To entice news providers to cooperate, contracts were devised to spread the costs of gathering the news and to control its exclusive value. These two attributes of cooperation were constantly in tension. If cooperation was expanded, the cost of newsgathering to each news provider declined; conversely, increasing the scope of cooperation decreased the exclusive value ascribed to the news reports cooperation generated. The continuous struggle to balance these competing incentives in the face of changes in technology, market dynamics, and regulation was central to the history of news collection and distribution.
Mechanisms for cooperation and exclusion clashed with state-based rules respecting competition policy, the limits of freedom of contract, and the social value ascribed to news as a tool of democracy. In the United States, state and federal law determined the extent to which different forms of organization for the collection and distribution of news were viable. In the United Kingdom, although news organizations were ostensibly free from regulation, the nationalization of telegraphy and radio determined the shape of the market.

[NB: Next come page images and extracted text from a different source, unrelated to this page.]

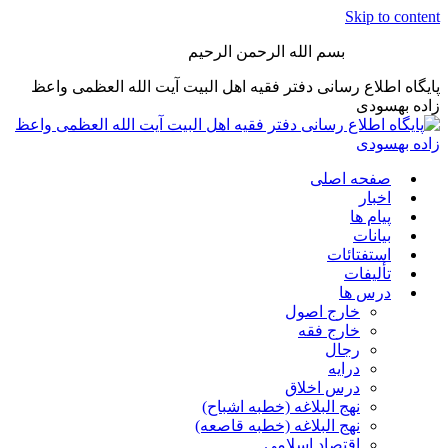
Skip to content
بسم الله الرحمن الرحیم
پایگاه اطلاع رسانی دفتر فقیه اهل البیت آیت الله العظمی واعظ
زاده بهسودی
صفحه اصلی
اخبار
پیام ها
بیانات
استفتائات
تألیفات
درس ها
خارج اصول
خارج فقه
رجال
درایه
درس اخلاق
نهج البلاغه (خطبه اشباح)
نهج البلاغه (خطبه قاصعه)
اقتصاد اسلامی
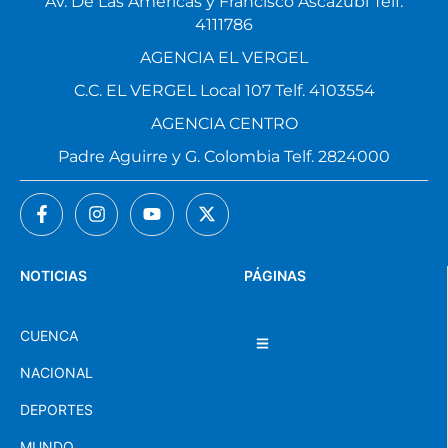
Av. De Las Américas y Francisco Ascázubi Telf.
4111786
AGENCIA EL VERGEL
C.C. EL VERGEL Local 107 Telf. 4103554
AGENCIA CENTRO
Padre Aguirre y G. Colombia Telf. 2824000
NOTICIAS
PÁGINAS
CUENCA
NACIONAL
DEPORTES
MUNDO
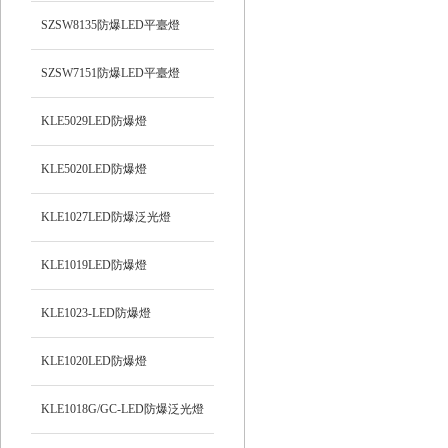
SZSW8135防爆LED平臺燈
SZSW7151防爆LED平臺燈
KLE5029LED防爆燈
KLE5020LED防爆燈
KLE1027LED防爆泛光燈
KLE1019LED防爆燈
KLE1023-LED防爆燈
KLE1020LED防爆燈
KLE1018G/GC-LED防爆泛光燈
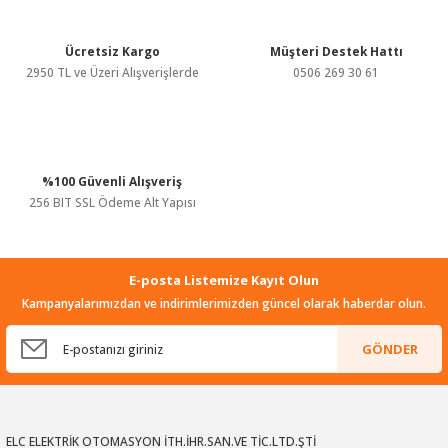
Ürün fiyatı diğer sitelerden daha pahalı.
Bu ürüne benzer farklı alternatifler olmalı.
Ücretsiz Kargo
Müşteri Destek Hattı
2950 TL ve Üzeri Alışverişlerde
0506 269 30 61
%100 Güvenli Alışveriş
Gönder
256 BIT SSL Ödeme Alt Yapısı
E-posta Listemize Kayıt Olun
Kampanyalarımızdan ve indirimlerimizden güncel olarak haberdar olun.
GÖNDER
ELC ELEKTRİK OTOMASYON İTH.İHR.SAN.VE TİC.LTD.ŞTİ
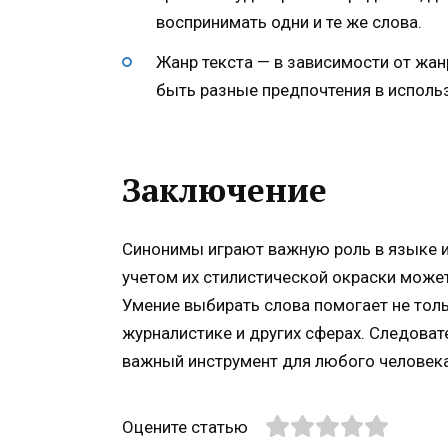
воспринимать одни и те же слова.
Жанр текста — в зависимости от жан
быть разные предпочтения в исполь
Заключение
Синонимы играют важную роль в языке 
учетом их стилистической окраски может
Умение выбирать слова помогает не толь
журналистике и других сферах. Следовате
важный инструмент для любого человека
Оцените статью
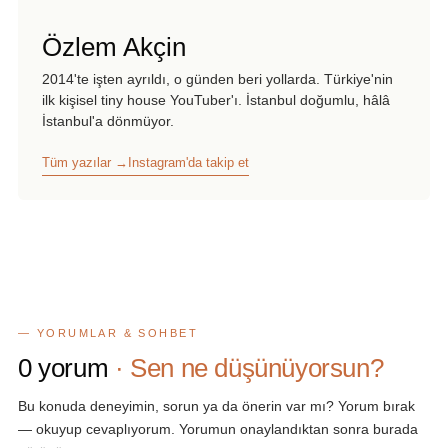
Özlem Akçin
2014'te işten ayrıldı, o günden beri yollarda. Türkiye'nin
ilk kişisel tiny house YouTuber'ı. İstanbul doğumlu, hâlâ
İstanbul'a dönmüyor.
Tüm yazılar →
Instagram'da takip et
— YORUMLAR & SOHBET
0
yorum
· Sen ne düşünüyorsun?
Bu konuda deneyimin, sorun ya da önerin var mı? Yorum bırak
— okuyup cevaplıyorum. Yorumun onaylandıktan sonra burada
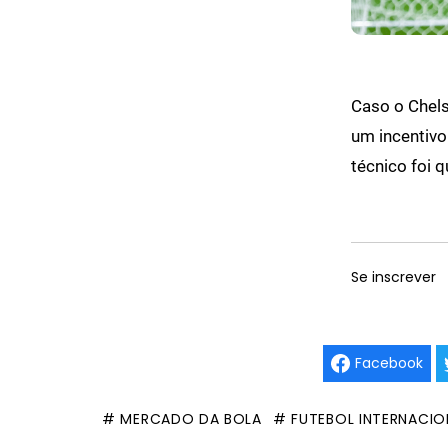
Caso o Chels
um incentivo
técnico foi 
Se inscrever
Facebook
# MERCADO DA BOLA
# FUTEBOL INTERNACIO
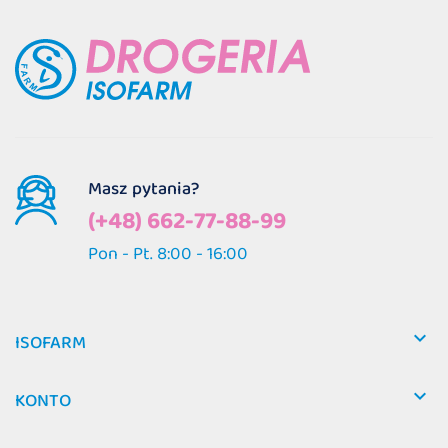
Masz pytania?
(+48) 662-77-88-99
Pon - Pt. 8:00 - 16:00

ISOFARM

KONTO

Domestic regulation constrained the national operation of news agencies and associations as well as the way in which they operated overseas. Throughout the British Empire, Reuters encountered the same difficulties it confronted operating in the British Isles. The so-called imperial news agency found it difficult to sell its news at a profit throughout the Empire. To compensate, Reuters was obliged to bring the newspapers of the colonies and dominions into closer cooperation with it. Likewise, American regulation shaped the way in which the AP gathered news abroad. Hamstrung by American court decisions, the AP found it problematic to continue cooperating closely with other international news organizations, such as Reuters.
This is a story about property told through the lens of business history. Although telecommunications technology, such as telegraphy, radio, television, and the Internet, are central to the history of the international distribution of news, no less important were the technology of contract and the ability of news providers to utilize contracts to secure the exclusive value of their news reports.
Today, content providers on the Internet would benefit from studying the advantages of cooperation and contract as a way in which to secure the value of their products online. Policymakers might also discover that cooperation, if regulated, need not be anticompetitive, but may be an effective way in which to encourage the supply of news and other content.